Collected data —
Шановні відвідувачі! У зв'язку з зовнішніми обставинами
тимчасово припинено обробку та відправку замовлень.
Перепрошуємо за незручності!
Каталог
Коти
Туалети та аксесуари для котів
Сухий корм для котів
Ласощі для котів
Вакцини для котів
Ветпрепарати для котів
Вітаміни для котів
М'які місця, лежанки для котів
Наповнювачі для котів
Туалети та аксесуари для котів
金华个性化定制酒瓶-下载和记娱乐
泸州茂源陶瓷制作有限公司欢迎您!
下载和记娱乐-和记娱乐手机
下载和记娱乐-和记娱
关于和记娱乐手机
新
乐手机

* * *

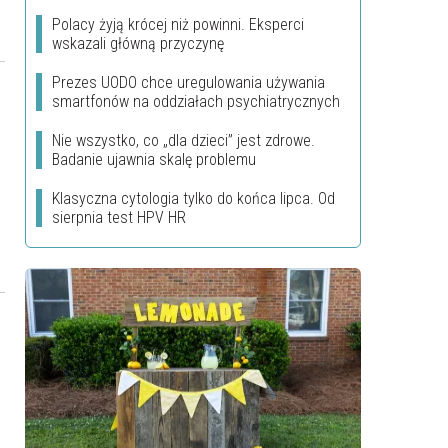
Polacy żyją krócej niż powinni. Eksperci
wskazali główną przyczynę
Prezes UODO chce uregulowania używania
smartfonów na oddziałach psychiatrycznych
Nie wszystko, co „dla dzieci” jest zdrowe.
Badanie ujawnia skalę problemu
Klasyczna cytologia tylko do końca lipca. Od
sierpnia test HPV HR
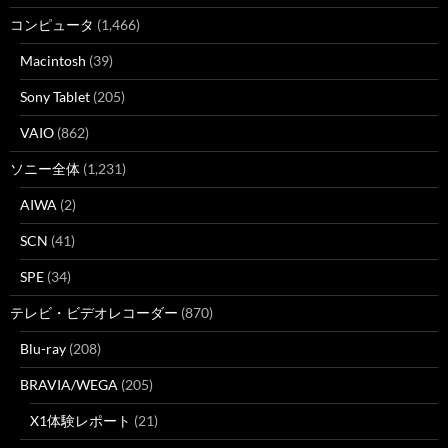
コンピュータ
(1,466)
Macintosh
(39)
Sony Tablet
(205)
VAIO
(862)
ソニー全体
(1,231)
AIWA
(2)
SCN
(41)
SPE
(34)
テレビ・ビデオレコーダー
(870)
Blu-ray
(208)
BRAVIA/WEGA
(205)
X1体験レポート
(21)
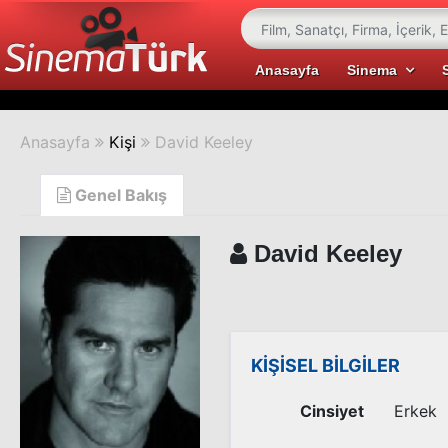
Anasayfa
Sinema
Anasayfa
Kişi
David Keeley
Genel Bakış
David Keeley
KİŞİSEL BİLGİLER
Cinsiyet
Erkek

---

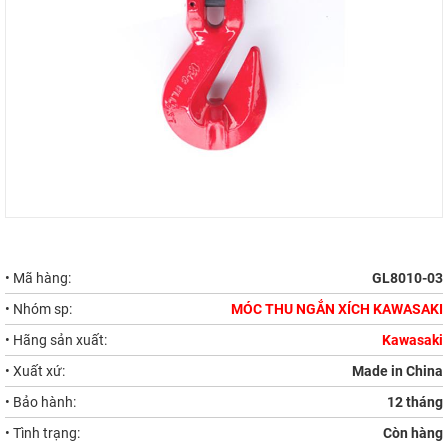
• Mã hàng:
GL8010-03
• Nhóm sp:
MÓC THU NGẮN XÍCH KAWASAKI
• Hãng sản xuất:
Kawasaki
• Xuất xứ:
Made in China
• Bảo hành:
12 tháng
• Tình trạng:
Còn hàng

ASSIGNMENT — If a line in the records has the word "下载和记娱乐", copy that line.

RESPONSE TO THE EXERCISE —
金华个性化定制酒瓶-下载和记娱乐
下载和记娱乐-和记娱乐手机
下载和记娱乐-和记娱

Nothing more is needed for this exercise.